I'm tired of trying to convince people that it's dangerous to approach the dog and being ignored. Zeus growled at a woman and her daughter who approached him today. I can't take the chance he might snap at someone.

So, here's my solution...the text on the front and back are the same but there's a graphic on the front of a GSD. The text reads:

DO NOT APPROACH DOG!!!

PROTECTION TRAINED!!!

LF


----------



## JackandMattie (Feb 4, 2013)

Assuming people read... But most don't.


----------



## Longfisher (Feb 28, 2013)

*I guess I can just...*



JackandMattie said:


> Assuming people read... But most don't.

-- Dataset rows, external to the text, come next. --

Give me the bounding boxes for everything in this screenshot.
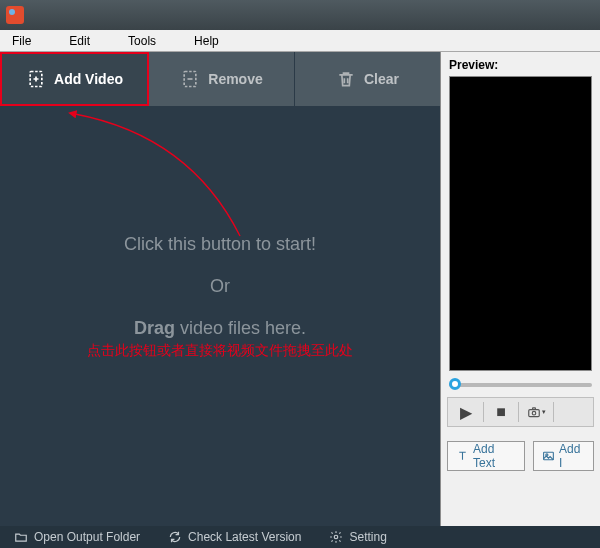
overlay-actions: Add Text Add I [447,441,594,471]
refresh-icon [168,530,182,544]
snapshot-button[interactable]: ▾ [521,400,551,424]
stop-button[interactable]: ■ [486,400,516,424]
drop-zone-text: Click this button to start! Or Drag vide… [0,226,440,346]
remove-button[interactable]: Remove [149,52,295,106]
open-output-label: Open Output Folder [34,530,140,544]
preview-viewport [449,76,592,371]
status-bar: Open Output Folder Check Latest Version … [0,526,600,548]
svg-point-3 [532,411,536,415]
add-text-button[interactable]: Add Text [447,441,525,471]
title-bar [0,0,600,30]
remove-label: Remove [208,71,262,87]
menu-tools[interactable]: Tools [128,34,156,48]
image-icon [542,449,555,463]
preview-label: Preview: [441,52,600,76]
add-image-label: Add I [559,442,585,470]
setting-label: Setting [349,530,386,544]
gear-icon [329,530,343,544]
main-toolbar: Add Video Remove Clear [0,52,440,106]
menu-bar: File Edit Tools Help [0,30,600,52]
preview-panel: Preview: ▶ ■ ▾ Add Text Add I [440,52,600,526]
drop-rest: video files here. [175,318,306,338]
camera-icon [527,405,541,419]
add-video-button[interactable]: Add Video [0,52,149,106]
file-plus-icon [26,69,46,89]
svg-point-6 [335,535,339,539]
drop-or: Or [0,268,440,304]
add-image-button[interactable]: Add I [533,441,594,471]
clear-label: Clear [364,71,399,87]
add-video-label: Add Video [54,71,123,87]
app-logo-icon [6,6,24,24]
drop-drag-word: Drag [134,318,175,338]
playback-controls: ▶ ■ ▾ [447,397,594,427]
workspace-panel: Add Video Remove Clear Click this button… [0,52,440,526]
annotation-text: 点击此按钮或者直接将视频文件拖拽至此处 [0,342,440,360]
open-output-folder-button[interactable]: Open Output Folder [0,530,154,544]
check-version-button[interactable]: Check Latest Version [154,530,315,544]
trash-icon [336,69,356,89]
file-minus-icon [180,69,200,89]
setting-button[interactable]: Setting [315,530,400,544]
menu-file[interactable]: File [12,34,31,48]
menu-help[interactable]: Help [194,34,219,48]
add-text-label: Add Text [473,442,516,470]
play-button[interactable]: ▶ [451,400,481,424]
svg-rect-2 [528,410,539,417]
drop-line1: Click this button to start! [124,234,316,254]
check-version-label: Check Latest Version [188,530,301,544]
clear-button[interactable]: Clear [295,52,440,106]
playback-slider[interactable] [449,377,592,393]
folder-icon [14,530,28,544]
menu-edit[interactable]: Edit [69,34,90,48]
text-icon [456,449,469,463]
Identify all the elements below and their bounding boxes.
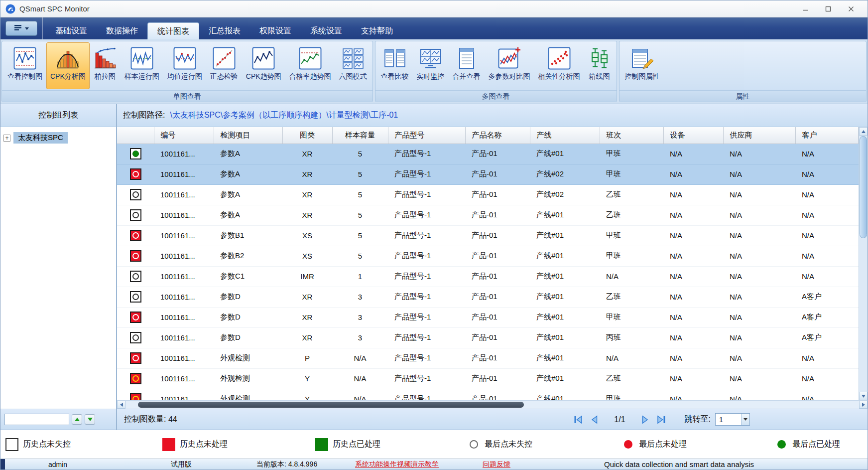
cell-item: 参数A	[214, 205, 282, 225]
cell-product-model: 产品型号-1	[388, 287, 465, 307]
ribbon-button-cpk-analysis[interactable]: CPK分析图	[46, 42, 90, 89]
table-row[interactable]: 1001161...参数DXR3产品型号-1产品-01产线#01丙班N/AN/A…	[117, 327, 859, 348]
first-page-button[interactable]	[572, 414, 584, 426]
column-header-equipment[interactable]: 设备	[663, 127, 723, 144]
column-header-sample-size[interactable]: 样本容量	[332, 127, 388, 144]
tab-permission-settings[interactable]: 权限设置	[250, 22, 301, 39]
column-header-chart-type[interactable]: 图类	[282, 127, 332, 144]
ribbon-button-view-control-chart[interactable]: 查看控制图	[3, 42, 46, 89]
feedback-link[interactable]: 问题反馈	[483, 459, 510, 470]
column-header-customer[interactable]: 客户	[795, 127, 859, 144]
column-header-status[interactable]	[117, 127, 154, 144]
normality-icon	[213, 47, 236, 70]
status-cell	[117, 144, 154, 164]
status-icon	[130, 332, 141, 343]
table-row[interactable]: 1001161外观检测YN/A产品型号-1产品-01产线#01甲班N/AN/AN…	[117, 389, 859, 400]
ribbon-button-realtime-monitor[interactable]: 实时监控	[413, 42, 449, 89]
ribbon-button-cpk-trend-chart[interactable]: CPK趋势图	[242, 42, 285, 89]
tab-system-settings[interactable]: 系统设置	[301, 22, 352, 39]
tab-basic-settings[interactable]: 基础设置	[46, 22, 97, 39]
last-page-button[interactable]	[655, 414, 667, 426]
scroll-right-button[interactable]	[859, 401, 868, 409]
maximize-button[interactable]	[817, 1, 840, 16]
chevron-down-icon[interactable]	[741, 414, 749, 425]
minimize-button[interactable]	[794, 1, 817, 16]
horizontal-scroll-thumb[interactable]	[138, 402, 524, 408]
pagination-bar: 控制图数量: 44 1/1 跳转至: 1	[117, 409, 868, 430]
table-row[interactable]: 1001161...参数DXR3产品型号-1产品-01产线#01甲班N/AN/A…	[117, 307, 859, 327]
tree-item-label[interactable]: 太友科技SPC	[13, 132, 68, 144]
cell-shift: N/A	[600, 266, 663, 287]
app-menu-button[interactable]	[5, 21, 37, 36]
page-indicator: 1/1	[614, 415, 625, 424]
tab-statistical-charts[interactable]: 统计图表	[147, 22, 199, 39]
horizontal-scrollbar[interactable]	[117, 400, 868, 409]
ribbon-button-control-chart-properties[interactable]: 控制图属性	[621, 42, 664, 89]
tree-search-input[interactable]	[4, 414, 69, 425]
ribbon-button-correlation-analysis[interactable]: 相关性分析图	[534, 42, 584, 89]
table-row[interactable]: 1001161...参数AXR5产品型号-1产品-01产线#02甲班N/AN/A…	[117, 164, 859, 184]
ribbon-button-multi-parameter-compare[interactable]: 多参数对比图	[485, 42, 534, 89]
next-page-button[interactable]	[639, 414, 651, 426]
column-header-product-model[interactable]: 产品型号	[388, 127, 465, 144]
tab-data-operations[interactable]: 数据操作	[97, 22, 147, 39]
column-header-shift[interactable]: 班次	[600, 127, 663, 144]
merge-view-icon	[455, 47, 478, 70]
cell-product-model: 产品型号-1	[388, 184, 465, 205]
ribbon-button-merged-view[interactable]: 合并查看	[449, 42, 485, 89]
vertical-scrollbar[interactable]	[859, 127, 868, 400]
cell-product-name: 产品-01	[465, 368, 530, 389]
table-row[interactable]: 1001161...参数AXR5产品型号-1产品-01产线#01乙班N/AN/A…	[117, 205, 859, 225]
tab-support-help[interactable]: 支持帮助	[352, 22, 402, 39]
search-down-button[interactable]	[85, 414, 95, 425]
ribbon-button-view-compare[interactable]: 查看比较	[377, 42, 413, 89]
table-row[interactable]: 1001161...参数AXR5产品型号-1产品-01产线#02乙班N/AN/A…	[117, 184, 859, 205]
column-header-product-name[interactable]: 产品名称	[465, 127, 530, 144]
table-row[interactable]: 1001161...参数C1IMR1产品型号-1产品-01产线#01N/AN/A…	[117, 266, 859, 287]
ribbon-button-mean-run-chart[interactable]: 均值运行图	[163, 42, 206, 89]
column-header-code[interactable]: 编号	[154, 127, 214, 144]
scroll-up-button[interactable]	[859, 127, 868, 136]
search-up-button[interactable]	[72, 414, 82, 425]
cell-code: 1001161...	[154, 205, 214, 225]
status-icon	[130, 230, 141, 241]
table-row[interactable]: 1001161...参数AXR5产品型号-1产品-01产线#01甲班N/AN/A…	[117, 144, 859, 164]
cell-chart-type: XR	[282, 287, 332, 307]
close-button[interactable]	[840, 1, 863, 16]
cell-product-name: 产品-01	[465, 184, 530, 205]
ribbon-button-six-chart-mode[interactable]: 六图模式	[335, 42, 371, 89]
status-slogan: Quick data collection and smart data ana…	[604, 459, 754, 470]
table-row[interactable]: 1001161...外观检测PN/A产品型号-1产品-01产线#01N/AN/A…	[117, 348, 859, 368]
ribbon-button-pareto-chart[interactable]: 柏拉图	[90, 42, 121, 89]
tutorial-link[interactable]: 系统功能操作视频演示教学	[355, 459, 439, 470]
ribbon-button-normality-test[interactable]: 正态检验	[206, 42, 242, 89]
table-row[interactable]: 1001161...参数DXR3产品型号-1产品-01产线#01乙班N/AN/A…	[117, 287, 859, 307]
tree-item-taiyou-spc[interactable]: + 太友科技SPC	[3, 132, 116, 144]
cell-item: 参数C1	[214, 266, 282, 287]
column-header-item[interactable]: 检测项目	[214, 127, 282, 144]
vertical-scroll-thumb[interactable]	[860, 136, 867, 238]
tree-expander-icon[interactable]: +	[3, 135, 10, 142]
scroll-down-button[interactable]	[859, 392, 868, 400]
column-header-supplier[interactable]: 供应商	[723, 127, 795, 144]
status-dot	[132, 253, 139, 259]
table-row[interactable]: 1001161...参数B1XS5产品型号-1产品-01产线#01甲班N/AN/…	[117, 225, 859, 246]
table-row[interactable]: 1001161...外观检测YN/A产品型号-1产品-01产线#01乙班N/AN…	[117, 368, 859, 389]
tab-summary-reports[interactable]: 汇总报表	[199, 22, 250, 39]
scroll-left-button[interactable]	[117, 401, 125, 409]
prev-page-button[interactable]	[589, 414, 601, 426]
cell-item: 参数A	[214, 144, 282, 164]
cell-supplier: N/A	[723, 287, 795, 307]
ribbon-button-pass-rate-trend-chart[interactable]: 合格率趋势图	[285, 42, 335, 89]
cell-customer: N/A	[795, 246, 859, 266]
ribbon-button-sample-run-chart[interactable]: 样本运行图	[121, 42, 163, 89]
ribbon-button-box-plot[interactable]: 箱线图	[584, 42, 615, 89]
column-header-line[interactable]: 产线	[530, 127, 600, 144]
table-row[interactable]: 1001161...参数B2XS5产品型号-1产品-01产线#01甲班N/AN/…	[117, 246, 859, 266]
chart-path-value: \太友科技SPC\参考案例（以工序顺序构建）\计量型检测\工序-01	[170, 110, 398, 121]
cell-item: 参数B2	[214, 246, 282, 266]
control-chart-table: 编号检测项目图类样本容量产品型号产品名称产线班次设备供应商客户 1001161.…	[117, 127, 859, 400]
jump-to-select[interactable]: 1	[715, 413, 750, 426]
cell-supplier: N/A	[723, 307, 795, 327]
legend-item-history-unhandled: 历史点未处理	[162, 430, 228, 459]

...point at the text and commandingly make the demand, "READ THIS".

LF


----------



## martemchik (Nov 23, 2010)

Sounds like you're raising an excellent ambassador of the breed...a dog that would bite a perfectly harmless mom and daughter.

Protection should only be when necessary...not to keep a 10 foot radius around you at all times because your dog will bite everything in its path.


----------



## Clyde (Feb 13, 2011)

I think a harness on him that says do not touch or similar would be a better idea and are widely available online if you don't want to make your own or need an idea. Most people are probably to busy looking at your dog to read what is on your shirt.

I have never had a problem with just saying don't touch the dog and stepping between the dog and the person the same way I would if I was blocking my dog from a loose dog. You just need to get a little rude

I do this with my puppies and strangers all the time and I have never been unsuccessful with making it understood that they are not to touch my puppy and I assume puppies are much harder to resist.


----------



## JackandMattie (Feb 4, 2013)

Hehe. You could.

Or you could just raise your eyebrows at the people and sternly say "He's NOT friendly."

Might not do much for the breed's reputation, lol, but I bet it would be pretty effective.


----------



## Saphire (Apr 1, 2005)

While I do agree people should not just walk up and pet any dog without asking but I don't understand why your dog is growling at people or deciding who is a threat. That is your job. 

Am I to understand that if I start doing bite work with my dog he will exhibit mistrust and anxiety in all people around him?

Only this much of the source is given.